Making days longer than 24 hours
Getting into the rhythm of Mars
People at a research hospital in Boston have been living 24-hour, 39-minute days. They were part of an experiment to show that the 24-hour human sleep-wake cycle can be adapted to other biological rhythms like the longer days on Mars.
And it appears to be a relatively easy thing to do. All that seems to be needed is two 45-minute exposures to bright light in the evening.
The shift was done at Brigham and Women’s Hospital by Harvard Medical School researchers looking to help out astronauts who one day may spend a year and a half on Mars.
“Evidence of significant sleep loss and disruptions of circadian [24-hour] rhythms in astronauts and associated decreases in performance have been reported during space missions,” notes Charles A. Czeisler, Frank Baldino Jr. Professor of Sleep Medicine. “In these situations, sleep and circadian disruptions could have serious consequences on the effectiveness, health, and safety of astronaut crews. Moreover, long-duration space missions may require them to be scheduled to non-24-hour light/dark cycles for extended durations of time. These issues emphasize the importance of developing effective countermeasures to maintain synchronized circadian rhythms.”
The National Aeronautics and Space Administration (NASA) plans to have a colony on the moon by 2024, and the agency considers this a giant step toward landing humans on Mars. Plans even include a mobile Martian greenhouse where the astronauts can grow their own food. Lights in the greenhouse could also serve to keep the space colonists adapted to the 24-hour, 39-minute days on Mars.
Not everyone is going to Mars, so Czeisler and his colleagues look forward to using their lighting scheme to help Earthlings who have trouble getting to sleep or waking up, foggy-headed shift workers, and the jet-lagged travelers.
Brain clocks vs. wall clocks
While checking the biological clocks of young, healthy subjects, Czeisler’s team made what he calls, “an amazing observation.” They knew that all people don’t operate on the same clocklike 24-hour cycle, but the differences they found were startling. The 12 men and women in the Mars study, who were 22 to 33 years old, showed circadian periods ranging from 23 1/2 to 24 1/2 hours.
These natural differences cause some people to jump energetically out of bed in the morning, or to enjoy staying up late. Those with less than 24-hour brain rhythms tend to go to bed earlier and get up earlier. They are morning people. Those with a 24-hour-plus rhythm tend to stay up later. They are evening people. “Such individuals would have no trouble adjusting to a Martian day,” Czeisler notes.
After determining the natural timekeeping of the 12 subjects’ brain clocks, the researchers scheduled them to live on a longer-than-24-hour light/dark cycle for 30 days. During this time, their environment was free of clues and cues of Earthly 24-hours cycles. One group was also exposed to two pulses of bright light, each lasting 45 minutes, in the evening. These people synchronized their brain clocks to the Martian day, while those living in dim/bright conditions alone did not.
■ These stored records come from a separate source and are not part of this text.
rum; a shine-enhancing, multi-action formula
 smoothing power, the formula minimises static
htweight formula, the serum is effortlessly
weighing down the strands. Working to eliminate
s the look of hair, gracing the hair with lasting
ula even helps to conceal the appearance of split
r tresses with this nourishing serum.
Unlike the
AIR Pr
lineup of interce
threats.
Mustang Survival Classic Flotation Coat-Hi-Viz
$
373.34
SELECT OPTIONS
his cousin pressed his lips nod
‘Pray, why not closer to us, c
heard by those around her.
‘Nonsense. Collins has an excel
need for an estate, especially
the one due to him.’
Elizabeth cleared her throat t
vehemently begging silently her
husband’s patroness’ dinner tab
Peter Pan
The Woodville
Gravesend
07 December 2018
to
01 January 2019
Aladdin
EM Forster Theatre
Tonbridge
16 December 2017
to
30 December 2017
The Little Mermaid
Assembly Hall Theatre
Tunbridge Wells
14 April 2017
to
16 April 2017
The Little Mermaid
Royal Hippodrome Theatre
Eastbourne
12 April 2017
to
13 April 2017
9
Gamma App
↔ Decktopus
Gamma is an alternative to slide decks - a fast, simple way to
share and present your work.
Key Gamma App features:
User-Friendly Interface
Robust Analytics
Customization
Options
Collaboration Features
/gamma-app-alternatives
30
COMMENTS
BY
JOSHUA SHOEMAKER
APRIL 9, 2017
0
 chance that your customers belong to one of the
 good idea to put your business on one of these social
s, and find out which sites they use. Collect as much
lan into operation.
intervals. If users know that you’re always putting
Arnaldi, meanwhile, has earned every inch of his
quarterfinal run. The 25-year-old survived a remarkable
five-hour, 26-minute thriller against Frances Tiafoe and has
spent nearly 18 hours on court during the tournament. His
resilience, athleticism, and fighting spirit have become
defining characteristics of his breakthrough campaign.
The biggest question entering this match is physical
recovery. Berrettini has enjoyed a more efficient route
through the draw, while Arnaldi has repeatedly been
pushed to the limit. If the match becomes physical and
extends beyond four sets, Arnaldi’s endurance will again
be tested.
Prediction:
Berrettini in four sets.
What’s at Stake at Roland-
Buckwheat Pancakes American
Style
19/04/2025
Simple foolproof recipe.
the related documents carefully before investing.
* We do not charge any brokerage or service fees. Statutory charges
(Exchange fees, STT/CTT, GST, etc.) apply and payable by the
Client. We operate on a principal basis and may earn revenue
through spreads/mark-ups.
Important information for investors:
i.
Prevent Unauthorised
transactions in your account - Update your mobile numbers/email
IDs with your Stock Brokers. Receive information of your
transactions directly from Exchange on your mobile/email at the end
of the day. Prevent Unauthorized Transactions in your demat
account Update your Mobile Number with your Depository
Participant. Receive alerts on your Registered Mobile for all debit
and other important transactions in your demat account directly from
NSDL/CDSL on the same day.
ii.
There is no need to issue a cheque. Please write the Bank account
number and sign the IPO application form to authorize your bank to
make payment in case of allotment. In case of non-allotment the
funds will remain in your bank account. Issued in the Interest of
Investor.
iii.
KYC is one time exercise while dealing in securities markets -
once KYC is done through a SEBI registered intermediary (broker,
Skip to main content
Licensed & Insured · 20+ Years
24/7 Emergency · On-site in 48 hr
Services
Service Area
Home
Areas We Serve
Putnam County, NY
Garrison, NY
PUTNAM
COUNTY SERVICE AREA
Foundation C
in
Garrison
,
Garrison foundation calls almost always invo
In other words, Czeisler and his team squeezed extra minutes into the subjects’ biological day simply by exposing them to bright light for 90 minutes each evening. The switch seems to work by resetting the time when humans begin to release a hormone called melatonin, which gets their bodies ready for sleep.
Light boxes that help people adjust to such things as night shifts and jet lag are available commercially. The Harvard research suggests that only two 45-minute pulses in the evening could keep some morning people more alert later in the day. Exposure to such bright light in the morning should also get evening people going faster in the morning. “We haven’t tested this yet, but it should work in many cases,” Czeisler says.
What’s more, he adds, “we should be able to make the adjustment faster by using blue light.” Other experiments with blue light show that it is more efficient than white light for readjusting melatonin levels. If this works, people could bring the clocks in the brains into sync with those in the bedroom by staring at dimmer light for less time. This could be especially helpful to people who live with chronic sleep problems caused by brain clocks that run even shorter or longer than 23 1/2 or 24 1/2 hours.
What about the moon?
Czeisler believes his findings “suggest that appropriately timed light exposure can be used as an effective means to maintain the circadian [brain] clock in synchrony with a rest-activity cycle different from 24 hours.” He and his time team are now attempting to determine if such adjustments can be made more quickly with blue light.
NASA certainly will not land astronauts on Mars for decades. The trip would take six months and they would stay on the Red Planet for a year and half. A permanent colony would require a greenhouse so Martian immigrants could be self-sustaining. If all goes well, the colonists could adjust better to the longer day by working in their garden twice in the evenings for 45 minutes.
Before Mars, the space agency hopes to work out some of the challenges of living out of this world by founding a colony close to the South Pole of the moon. (That is where light, and thus energy, would be most plentiful.) Czeisler has begun working on the tough problem of synchronizing the brain clocks of lunar colonists to days that are about 709 Earth-hours long and consists of two weeklong periods of light, followed by two weeklong periods of darkness.